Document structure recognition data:
BEGIN
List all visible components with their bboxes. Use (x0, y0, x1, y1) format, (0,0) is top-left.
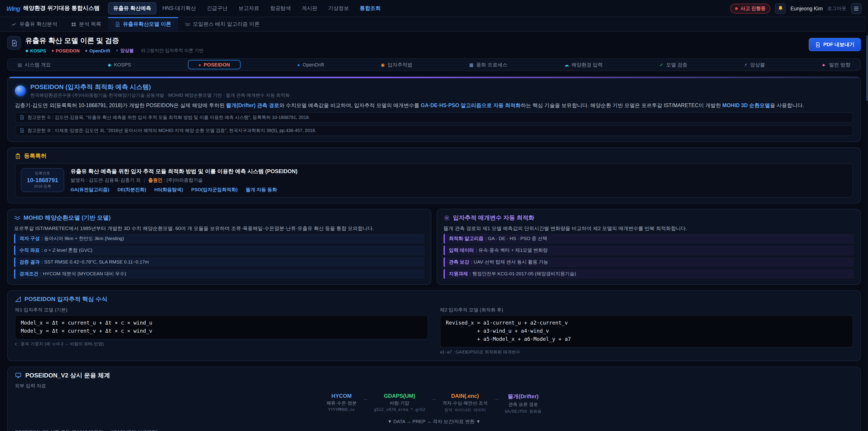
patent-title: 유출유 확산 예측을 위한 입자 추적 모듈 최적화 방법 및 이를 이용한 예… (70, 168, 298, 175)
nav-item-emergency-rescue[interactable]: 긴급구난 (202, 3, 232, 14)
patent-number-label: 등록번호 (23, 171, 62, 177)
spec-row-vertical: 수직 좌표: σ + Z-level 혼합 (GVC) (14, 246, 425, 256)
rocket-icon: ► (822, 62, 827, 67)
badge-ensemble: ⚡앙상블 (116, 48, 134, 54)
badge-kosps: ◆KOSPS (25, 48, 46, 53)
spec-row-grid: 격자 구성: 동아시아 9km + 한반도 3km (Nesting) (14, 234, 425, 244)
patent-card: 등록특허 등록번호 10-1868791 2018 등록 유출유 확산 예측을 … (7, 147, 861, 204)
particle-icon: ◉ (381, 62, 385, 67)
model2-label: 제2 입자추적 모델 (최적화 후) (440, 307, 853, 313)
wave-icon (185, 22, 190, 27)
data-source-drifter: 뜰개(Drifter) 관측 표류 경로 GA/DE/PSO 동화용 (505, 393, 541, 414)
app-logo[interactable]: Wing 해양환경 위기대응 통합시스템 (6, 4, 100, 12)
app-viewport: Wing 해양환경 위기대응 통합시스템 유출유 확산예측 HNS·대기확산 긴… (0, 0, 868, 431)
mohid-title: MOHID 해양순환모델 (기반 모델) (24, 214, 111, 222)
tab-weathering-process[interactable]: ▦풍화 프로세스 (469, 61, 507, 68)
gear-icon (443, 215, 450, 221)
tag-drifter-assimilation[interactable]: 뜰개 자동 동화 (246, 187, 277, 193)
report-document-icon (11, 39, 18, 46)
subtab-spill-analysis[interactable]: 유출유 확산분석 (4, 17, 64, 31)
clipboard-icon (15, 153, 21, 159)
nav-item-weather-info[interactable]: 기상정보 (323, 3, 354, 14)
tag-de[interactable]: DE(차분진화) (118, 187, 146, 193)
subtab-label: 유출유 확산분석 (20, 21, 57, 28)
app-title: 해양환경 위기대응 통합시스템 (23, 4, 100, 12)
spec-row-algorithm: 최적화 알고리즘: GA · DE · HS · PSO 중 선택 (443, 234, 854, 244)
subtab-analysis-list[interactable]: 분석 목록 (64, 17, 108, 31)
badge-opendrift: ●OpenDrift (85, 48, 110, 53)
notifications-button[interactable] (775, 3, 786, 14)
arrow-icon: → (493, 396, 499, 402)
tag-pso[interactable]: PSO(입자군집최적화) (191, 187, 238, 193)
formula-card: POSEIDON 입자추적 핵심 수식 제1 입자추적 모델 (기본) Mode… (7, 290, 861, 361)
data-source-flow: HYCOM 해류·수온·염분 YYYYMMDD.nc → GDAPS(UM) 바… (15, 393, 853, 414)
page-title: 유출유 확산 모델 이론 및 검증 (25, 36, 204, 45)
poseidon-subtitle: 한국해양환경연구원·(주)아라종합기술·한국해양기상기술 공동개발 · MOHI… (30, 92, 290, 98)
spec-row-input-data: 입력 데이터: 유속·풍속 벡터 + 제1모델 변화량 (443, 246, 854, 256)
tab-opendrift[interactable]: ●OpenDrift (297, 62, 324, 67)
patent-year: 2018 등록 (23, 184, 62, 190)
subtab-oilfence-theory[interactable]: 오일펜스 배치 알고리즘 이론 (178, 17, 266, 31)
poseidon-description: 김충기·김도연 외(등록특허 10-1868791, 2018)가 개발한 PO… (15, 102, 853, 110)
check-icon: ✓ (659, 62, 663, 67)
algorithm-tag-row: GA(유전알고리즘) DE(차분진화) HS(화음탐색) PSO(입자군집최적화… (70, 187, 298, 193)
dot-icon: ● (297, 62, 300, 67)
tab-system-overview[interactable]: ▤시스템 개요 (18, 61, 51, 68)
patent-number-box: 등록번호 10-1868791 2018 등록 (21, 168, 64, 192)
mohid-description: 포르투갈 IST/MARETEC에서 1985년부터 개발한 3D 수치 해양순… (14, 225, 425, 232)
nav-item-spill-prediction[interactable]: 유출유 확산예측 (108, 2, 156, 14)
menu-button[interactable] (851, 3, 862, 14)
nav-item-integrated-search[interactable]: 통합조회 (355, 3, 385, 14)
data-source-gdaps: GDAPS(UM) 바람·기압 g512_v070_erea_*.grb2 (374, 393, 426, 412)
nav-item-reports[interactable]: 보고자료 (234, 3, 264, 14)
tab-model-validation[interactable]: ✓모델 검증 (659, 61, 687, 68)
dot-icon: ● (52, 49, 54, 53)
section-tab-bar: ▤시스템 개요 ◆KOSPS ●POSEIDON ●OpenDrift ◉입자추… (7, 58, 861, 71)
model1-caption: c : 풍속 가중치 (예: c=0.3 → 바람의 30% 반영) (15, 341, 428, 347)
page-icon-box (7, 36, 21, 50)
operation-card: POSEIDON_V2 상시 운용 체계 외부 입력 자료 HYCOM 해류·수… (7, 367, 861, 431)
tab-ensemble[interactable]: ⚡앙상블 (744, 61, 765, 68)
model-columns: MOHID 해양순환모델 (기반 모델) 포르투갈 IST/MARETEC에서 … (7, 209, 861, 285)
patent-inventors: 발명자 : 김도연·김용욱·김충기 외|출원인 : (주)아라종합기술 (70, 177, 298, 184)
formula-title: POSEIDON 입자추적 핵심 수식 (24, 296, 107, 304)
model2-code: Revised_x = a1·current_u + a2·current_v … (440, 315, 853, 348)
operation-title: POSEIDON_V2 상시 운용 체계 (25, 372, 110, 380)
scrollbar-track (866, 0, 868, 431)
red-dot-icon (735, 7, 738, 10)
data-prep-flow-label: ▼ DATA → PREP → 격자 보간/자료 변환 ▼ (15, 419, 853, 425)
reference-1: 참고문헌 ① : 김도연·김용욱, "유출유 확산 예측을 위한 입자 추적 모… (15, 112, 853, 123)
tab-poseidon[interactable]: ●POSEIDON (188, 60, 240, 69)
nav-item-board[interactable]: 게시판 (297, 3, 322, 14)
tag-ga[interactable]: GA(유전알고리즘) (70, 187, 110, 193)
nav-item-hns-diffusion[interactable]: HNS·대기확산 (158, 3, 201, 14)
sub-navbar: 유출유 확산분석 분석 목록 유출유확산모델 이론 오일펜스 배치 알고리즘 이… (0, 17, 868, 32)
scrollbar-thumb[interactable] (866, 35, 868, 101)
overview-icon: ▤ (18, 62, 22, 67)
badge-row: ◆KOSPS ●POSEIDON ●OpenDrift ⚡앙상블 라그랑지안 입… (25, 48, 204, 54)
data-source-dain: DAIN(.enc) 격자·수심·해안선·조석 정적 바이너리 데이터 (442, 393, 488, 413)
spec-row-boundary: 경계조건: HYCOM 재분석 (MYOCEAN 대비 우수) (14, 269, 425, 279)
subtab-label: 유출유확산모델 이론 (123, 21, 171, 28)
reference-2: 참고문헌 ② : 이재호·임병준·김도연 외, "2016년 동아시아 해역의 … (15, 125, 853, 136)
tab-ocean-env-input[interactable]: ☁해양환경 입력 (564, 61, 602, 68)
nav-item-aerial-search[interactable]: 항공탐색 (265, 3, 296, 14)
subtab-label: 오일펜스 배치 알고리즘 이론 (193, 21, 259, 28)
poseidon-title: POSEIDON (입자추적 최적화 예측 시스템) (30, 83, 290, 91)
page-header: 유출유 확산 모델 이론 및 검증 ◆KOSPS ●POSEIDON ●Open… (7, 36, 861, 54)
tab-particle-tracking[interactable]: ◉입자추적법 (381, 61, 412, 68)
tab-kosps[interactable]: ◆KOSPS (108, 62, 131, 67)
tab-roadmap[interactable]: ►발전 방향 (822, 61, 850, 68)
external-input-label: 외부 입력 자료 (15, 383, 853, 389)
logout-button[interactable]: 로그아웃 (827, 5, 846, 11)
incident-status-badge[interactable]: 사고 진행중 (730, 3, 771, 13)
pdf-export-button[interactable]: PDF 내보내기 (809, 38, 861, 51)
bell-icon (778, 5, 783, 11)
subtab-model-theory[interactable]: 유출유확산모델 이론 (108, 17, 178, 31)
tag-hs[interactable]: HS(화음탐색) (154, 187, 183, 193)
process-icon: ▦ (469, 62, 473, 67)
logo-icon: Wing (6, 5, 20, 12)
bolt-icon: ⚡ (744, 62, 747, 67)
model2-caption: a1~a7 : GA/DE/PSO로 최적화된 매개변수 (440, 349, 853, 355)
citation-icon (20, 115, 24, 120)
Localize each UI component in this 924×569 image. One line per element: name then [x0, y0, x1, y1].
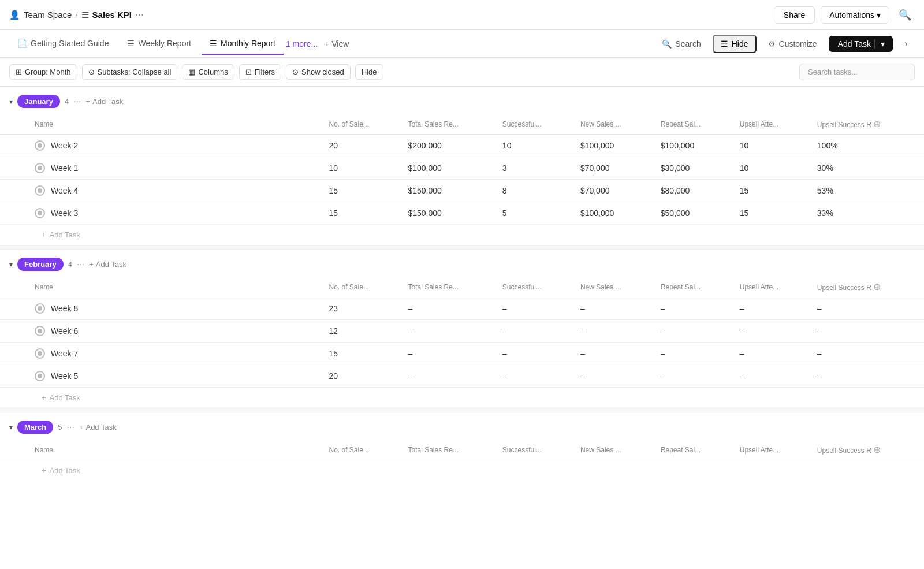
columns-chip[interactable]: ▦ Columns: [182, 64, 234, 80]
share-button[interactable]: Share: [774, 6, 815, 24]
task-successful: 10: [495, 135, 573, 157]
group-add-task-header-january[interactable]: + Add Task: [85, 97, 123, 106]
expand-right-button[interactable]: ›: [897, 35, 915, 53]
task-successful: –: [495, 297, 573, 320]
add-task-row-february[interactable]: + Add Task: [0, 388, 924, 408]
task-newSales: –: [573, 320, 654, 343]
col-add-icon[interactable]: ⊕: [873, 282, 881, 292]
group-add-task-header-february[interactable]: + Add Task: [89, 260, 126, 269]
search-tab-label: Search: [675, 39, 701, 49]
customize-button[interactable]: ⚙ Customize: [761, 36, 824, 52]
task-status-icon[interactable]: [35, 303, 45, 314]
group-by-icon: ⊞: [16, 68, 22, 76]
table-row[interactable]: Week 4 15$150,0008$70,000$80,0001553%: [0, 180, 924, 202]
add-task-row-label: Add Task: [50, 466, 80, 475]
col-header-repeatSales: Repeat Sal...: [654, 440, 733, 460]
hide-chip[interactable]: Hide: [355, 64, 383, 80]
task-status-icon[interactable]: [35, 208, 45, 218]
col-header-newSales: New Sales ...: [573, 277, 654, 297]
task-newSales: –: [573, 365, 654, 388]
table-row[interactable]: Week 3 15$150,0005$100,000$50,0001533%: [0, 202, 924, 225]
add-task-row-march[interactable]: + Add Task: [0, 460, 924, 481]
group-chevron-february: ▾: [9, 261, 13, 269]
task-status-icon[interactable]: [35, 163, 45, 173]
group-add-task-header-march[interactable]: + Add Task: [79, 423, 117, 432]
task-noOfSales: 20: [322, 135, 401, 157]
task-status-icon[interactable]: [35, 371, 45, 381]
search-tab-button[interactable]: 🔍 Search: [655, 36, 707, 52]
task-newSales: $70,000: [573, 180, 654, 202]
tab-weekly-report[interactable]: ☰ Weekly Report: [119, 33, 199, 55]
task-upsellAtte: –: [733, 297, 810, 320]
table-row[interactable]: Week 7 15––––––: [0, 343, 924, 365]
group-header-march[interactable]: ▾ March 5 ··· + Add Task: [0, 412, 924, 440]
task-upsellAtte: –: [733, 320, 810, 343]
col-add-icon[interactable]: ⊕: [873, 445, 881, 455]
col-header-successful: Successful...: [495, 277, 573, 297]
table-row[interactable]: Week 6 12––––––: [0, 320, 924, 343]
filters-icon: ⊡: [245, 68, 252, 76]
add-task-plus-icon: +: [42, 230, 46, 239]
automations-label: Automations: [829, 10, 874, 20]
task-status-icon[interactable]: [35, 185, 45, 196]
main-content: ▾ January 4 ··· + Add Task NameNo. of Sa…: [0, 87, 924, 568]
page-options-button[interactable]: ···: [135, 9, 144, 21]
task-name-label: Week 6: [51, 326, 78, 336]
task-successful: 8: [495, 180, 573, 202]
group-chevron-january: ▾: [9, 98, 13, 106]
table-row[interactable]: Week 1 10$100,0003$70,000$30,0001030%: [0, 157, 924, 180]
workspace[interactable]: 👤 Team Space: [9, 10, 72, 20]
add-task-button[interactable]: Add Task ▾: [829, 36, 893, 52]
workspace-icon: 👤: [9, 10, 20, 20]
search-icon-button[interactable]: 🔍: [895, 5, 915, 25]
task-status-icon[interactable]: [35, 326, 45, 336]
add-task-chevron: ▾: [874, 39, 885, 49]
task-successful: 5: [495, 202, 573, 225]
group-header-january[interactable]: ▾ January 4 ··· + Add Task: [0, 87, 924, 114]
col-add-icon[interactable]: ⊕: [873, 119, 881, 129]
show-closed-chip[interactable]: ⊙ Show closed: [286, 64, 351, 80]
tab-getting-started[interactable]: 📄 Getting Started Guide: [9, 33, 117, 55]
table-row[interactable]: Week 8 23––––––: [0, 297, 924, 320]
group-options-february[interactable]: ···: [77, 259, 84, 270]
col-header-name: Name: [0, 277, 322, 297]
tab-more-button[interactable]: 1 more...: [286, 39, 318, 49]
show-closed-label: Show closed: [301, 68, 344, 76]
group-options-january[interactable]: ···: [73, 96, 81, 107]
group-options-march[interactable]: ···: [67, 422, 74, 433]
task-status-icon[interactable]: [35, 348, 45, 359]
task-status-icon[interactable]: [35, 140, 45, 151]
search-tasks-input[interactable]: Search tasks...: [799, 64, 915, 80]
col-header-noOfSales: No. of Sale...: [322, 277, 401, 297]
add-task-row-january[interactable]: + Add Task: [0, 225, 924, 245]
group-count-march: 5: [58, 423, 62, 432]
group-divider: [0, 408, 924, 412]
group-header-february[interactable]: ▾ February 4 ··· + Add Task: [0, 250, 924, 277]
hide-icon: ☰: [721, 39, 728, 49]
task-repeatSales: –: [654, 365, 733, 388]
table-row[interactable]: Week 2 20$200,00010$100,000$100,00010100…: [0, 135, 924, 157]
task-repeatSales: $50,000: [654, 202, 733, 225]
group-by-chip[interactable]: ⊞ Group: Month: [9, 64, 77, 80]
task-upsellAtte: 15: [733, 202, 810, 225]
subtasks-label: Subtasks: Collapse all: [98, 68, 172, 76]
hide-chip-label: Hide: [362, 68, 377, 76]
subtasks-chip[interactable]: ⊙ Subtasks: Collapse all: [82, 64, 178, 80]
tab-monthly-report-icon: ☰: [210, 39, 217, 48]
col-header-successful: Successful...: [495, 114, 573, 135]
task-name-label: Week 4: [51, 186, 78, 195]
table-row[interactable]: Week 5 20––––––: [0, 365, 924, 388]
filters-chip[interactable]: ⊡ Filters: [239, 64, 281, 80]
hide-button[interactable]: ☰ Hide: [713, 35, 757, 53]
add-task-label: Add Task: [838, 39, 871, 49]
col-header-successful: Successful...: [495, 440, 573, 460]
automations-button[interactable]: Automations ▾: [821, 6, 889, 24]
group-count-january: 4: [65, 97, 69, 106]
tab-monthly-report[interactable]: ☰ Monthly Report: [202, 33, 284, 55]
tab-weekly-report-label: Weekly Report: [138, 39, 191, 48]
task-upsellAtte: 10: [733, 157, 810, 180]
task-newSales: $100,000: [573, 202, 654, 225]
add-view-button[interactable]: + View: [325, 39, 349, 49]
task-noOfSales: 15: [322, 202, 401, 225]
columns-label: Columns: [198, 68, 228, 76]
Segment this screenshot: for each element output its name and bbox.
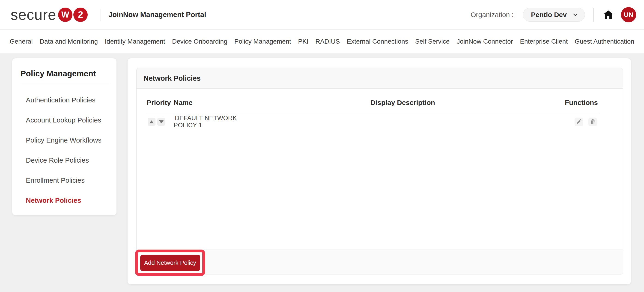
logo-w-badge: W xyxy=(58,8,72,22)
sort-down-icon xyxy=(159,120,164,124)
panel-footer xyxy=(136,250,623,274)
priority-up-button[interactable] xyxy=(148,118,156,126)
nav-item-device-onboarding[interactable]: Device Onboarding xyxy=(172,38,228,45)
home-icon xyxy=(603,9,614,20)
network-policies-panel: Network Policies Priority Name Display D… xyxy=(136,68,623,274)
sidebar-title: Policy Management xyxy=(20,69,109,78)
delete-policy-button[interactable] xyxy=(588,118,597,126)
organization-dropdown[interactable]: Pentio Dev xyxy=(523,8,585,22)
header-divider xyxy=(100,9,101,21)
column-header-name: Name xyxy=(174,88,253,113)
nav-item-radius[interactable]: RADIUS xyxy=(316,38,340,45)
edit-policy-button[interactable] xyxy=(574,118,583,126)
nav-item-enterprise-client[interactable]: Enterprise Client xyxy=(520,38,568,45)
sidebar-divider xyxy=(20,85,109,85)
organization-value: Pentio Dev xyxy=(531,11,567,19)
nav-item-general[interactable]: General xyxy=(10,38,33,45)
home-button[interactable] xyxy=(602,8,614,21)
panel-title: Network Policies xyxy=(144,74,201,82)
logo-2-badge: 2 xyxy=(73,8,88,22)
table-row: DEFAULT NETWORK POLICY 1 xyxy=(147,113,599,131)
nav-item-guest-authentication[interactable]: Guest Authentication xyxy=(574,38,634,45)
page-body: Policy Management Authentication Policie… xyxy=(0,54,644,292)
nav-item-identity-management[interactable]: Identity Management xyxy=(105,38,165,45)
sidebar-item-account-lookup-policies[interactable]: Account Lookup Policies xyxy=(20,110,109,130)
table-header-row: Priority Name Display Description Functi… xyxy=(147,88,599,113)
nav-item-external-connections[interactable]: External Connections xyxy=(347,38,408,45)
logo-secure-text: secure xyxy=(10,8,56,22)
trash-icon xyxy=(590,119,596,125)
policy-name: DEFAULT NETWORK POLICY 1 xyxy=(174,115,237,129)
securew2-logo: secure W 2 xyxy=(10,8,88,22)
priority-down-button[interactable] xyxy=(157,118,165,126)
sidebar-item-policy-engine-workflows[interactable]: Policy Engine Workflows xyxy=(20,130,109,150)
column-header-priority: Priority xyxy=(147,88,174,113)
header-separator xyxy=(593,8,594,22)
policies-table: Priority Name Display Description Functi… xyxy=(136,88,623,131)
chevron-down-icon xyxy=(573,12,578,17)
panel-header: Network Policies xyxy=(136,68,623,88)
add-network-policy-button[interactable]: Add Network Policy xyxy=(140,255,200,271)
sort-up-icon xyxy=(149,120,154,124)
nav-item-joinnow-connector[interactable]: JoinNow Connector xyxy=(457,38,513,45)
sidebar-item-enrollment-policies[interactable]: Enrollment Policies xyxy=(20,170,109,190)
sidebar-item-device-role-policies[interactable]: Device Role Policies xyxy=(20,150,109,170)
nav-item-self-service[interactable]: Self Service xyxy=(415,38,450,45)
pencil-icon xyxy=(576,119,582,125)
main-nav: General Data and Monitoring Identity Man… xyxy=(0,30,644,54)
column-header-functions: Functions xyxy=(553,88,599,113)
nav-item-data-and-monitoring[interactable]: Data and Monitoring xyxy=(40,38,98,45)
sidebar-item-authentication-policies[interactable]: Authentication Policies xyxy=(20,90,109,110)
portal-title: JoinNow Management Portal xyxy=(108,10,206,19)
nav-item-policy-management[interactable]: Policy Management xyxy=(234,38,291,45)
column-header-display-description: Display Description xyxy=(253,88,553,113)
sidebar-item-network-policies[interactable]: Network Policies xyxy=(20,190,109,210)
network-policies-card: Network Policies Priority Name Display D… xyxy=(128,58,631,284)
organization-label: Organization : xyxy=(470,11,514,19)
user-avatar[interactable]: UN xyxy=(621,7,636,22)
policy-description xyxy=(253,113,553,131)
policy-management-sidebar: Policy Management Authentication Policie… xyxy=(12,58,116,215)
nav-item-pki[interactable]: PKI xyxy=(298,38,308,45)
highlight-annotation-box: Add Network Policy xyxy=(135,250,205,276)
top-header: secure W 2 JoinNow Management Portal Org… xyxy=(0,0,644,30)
END
> What to do
Go through the data and copy every line that includes "Authentication".

> Exercise answer
nav-item-guest-authentication[interactable]: Guest Authentication xyxy=(574,38,634,45)
page-body: Policy Management Authentication Policie… xyxy=(0,54,644,292)
sidebar-item-authentication-policies[interactable]: Authentication Policies xyxy=(20,90,109,110)
policy-management-sidebar: Policy Management Authentication Policie… xyxy=(12,58,116,215)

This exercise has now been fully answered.